### WORK ORDER
Could you report every line from the entries that includes the word "desde"?

### Stored data entries
..........
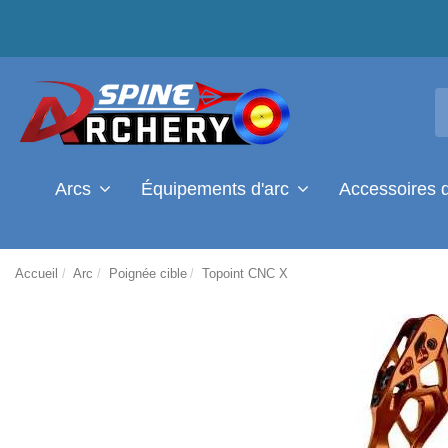
Arcs
Équipements d'arc
Accessoires 
Accueil
Arc
Poignée cible
Topoint CNC X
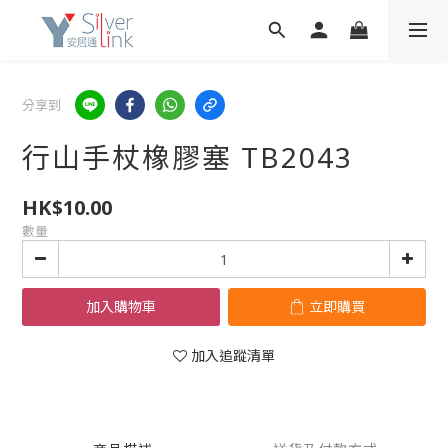
分享到
行山手杖橡膠塞 TB2043
HK$10.00
數量
加入購物車
立即購買
加入追蹤清單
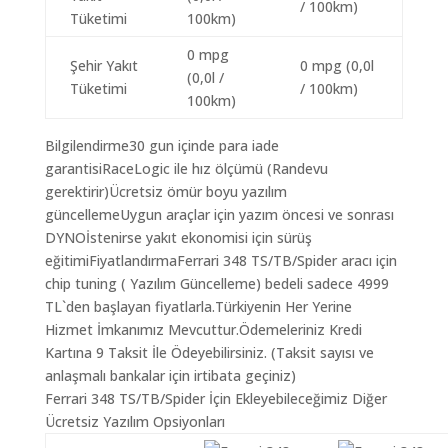
/ 100km)
Tüketimi
100km)
0 mpg
Şehir Yakıt
0 mpg (0,0l
(0,0l /
Tüketimi
/ 100km)
100km)
Bilgilendirme30 gun içinde para iade
garantisiRaceLogic ile hız ölçümü (Randevu
gerektirir)Ücretsiz ömür boyu yazılım
güncellemeUygun araçlar için yazım öncesi ve sonrası
DYNOİstenirse yakıt ekonomisi için sürüş
eğitimiFiyatlandırmaFerrari 348 TS/TB/Spider aracı için
chip tuning ( Yazılım Güncelleme) bedeli sadece 4999
TL`den başlayan fiyatlarla.Türkiyenin Her Yerine
Hizmet İmkanımız Mevcuttur.Ödemeleriniz Kredi
Kartına 9 Taksit İle Ödeyebilirsiniz. (Taksit sayısı ve
anlaşmalı bankalar için irtibata geçiniz)
Ferrari 348 TS/TB/Spider İçin Ekleyebileceğimiz Diğer
Ücretsiz Yazılım Opsiyonları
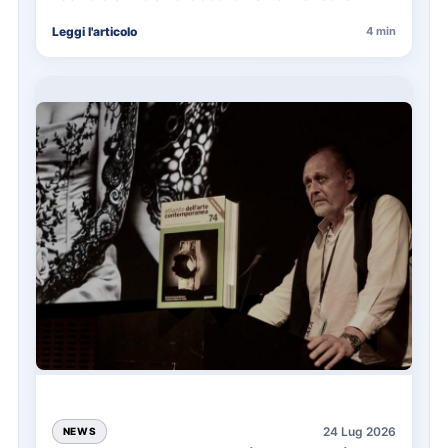
annuale ATAC e rappresenta…
Leggi l'articolo
4 min
24 Lug 2026
NEWS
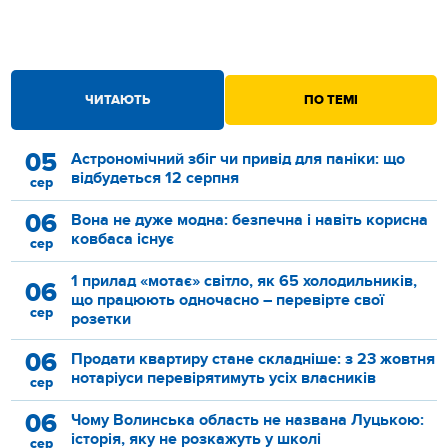
ЧИТАЮТЬ
ПО ТЕМІ
05
Астрономічний збіг чи привід для паніки: що
відбудеться 12 серпня
сер
06
Вона не дуже модна: безпечна і навіть корисна
ковбаса існує
сер
1 прилад «мотає» світло, як 65 холодильників,
06
що працюють одночасно – перевірте свої
сер
розетки
06
Продати квартиру стане складніше: з 23 жовтня
нотаріуси перевірятимуть усіх власників
сер
06
Чому Волинська область не названа Луцькою:
історія, яку не розкажуть у школі
сер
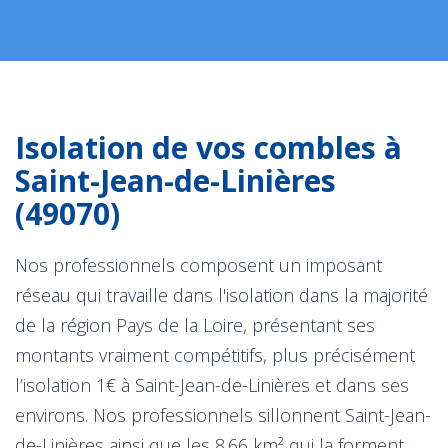
Isolation de vos combles à
Saint-Jean-de-Linières
(49070)
Nos professionnels composent un imposant
réseau qui travaille dans l'isolation dans la majorité
de la région Pays de la Loire, présentant ses
montants vraiment compétitifs, plus précisément
l’isolation 1€ à Saint-Jean-de-Linières et dans ses
environs. Nos professionnels sillonnent Saint-Jean-
de-Linières ainsi que les 8.66 km² qui la forment.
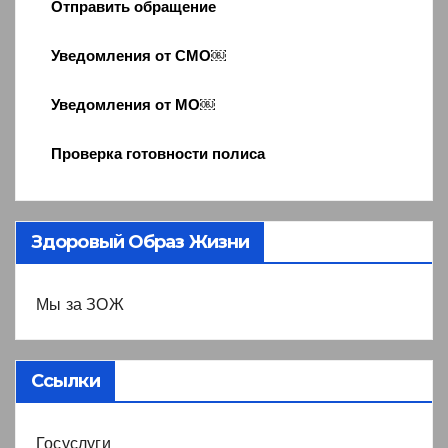
Отправить обращение
Уведомления от СМО￼
Уведомления от МО￼
Проверка готовности полиса
Здоровый Образ Жизни
Мы за ЗОЖ
Ссылки
Госуслуги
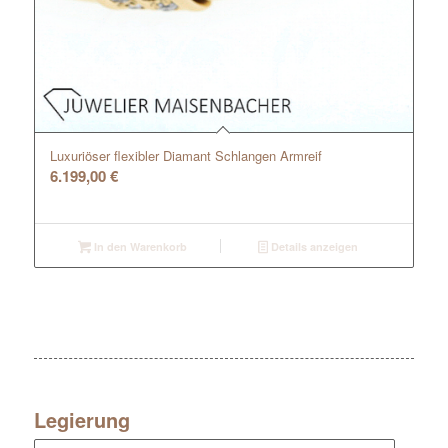
Luxuriöser flexibler Diamant Schlangen Armreif
6.199,00
€
In den Warenkorb
Details anzeigen
Legierung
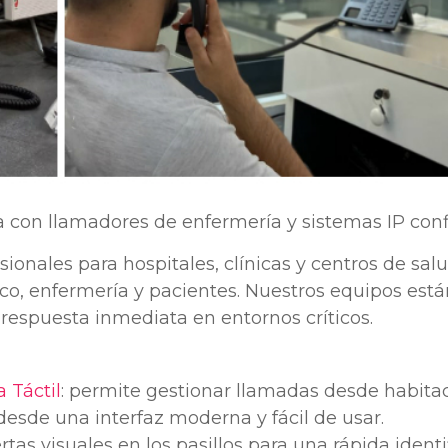
ca con llamadores de enfermería y sistemas IP conf
ionales para hospitales, clínicas y centros de sal
o, enfermería y pacientes. Nuestros equipos está
 respuesta inmediata en entornos críticos.
 Táctil
: permite gestionar llamadas desde habita
desde una interfaz moderna y fácil de usar.
rtas visuales en los pasillos para una rápida identi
..........
### TASK SOLUTION
: permite gestionar llamadas desde habita
desde una interfaz moderna y fácil de usar.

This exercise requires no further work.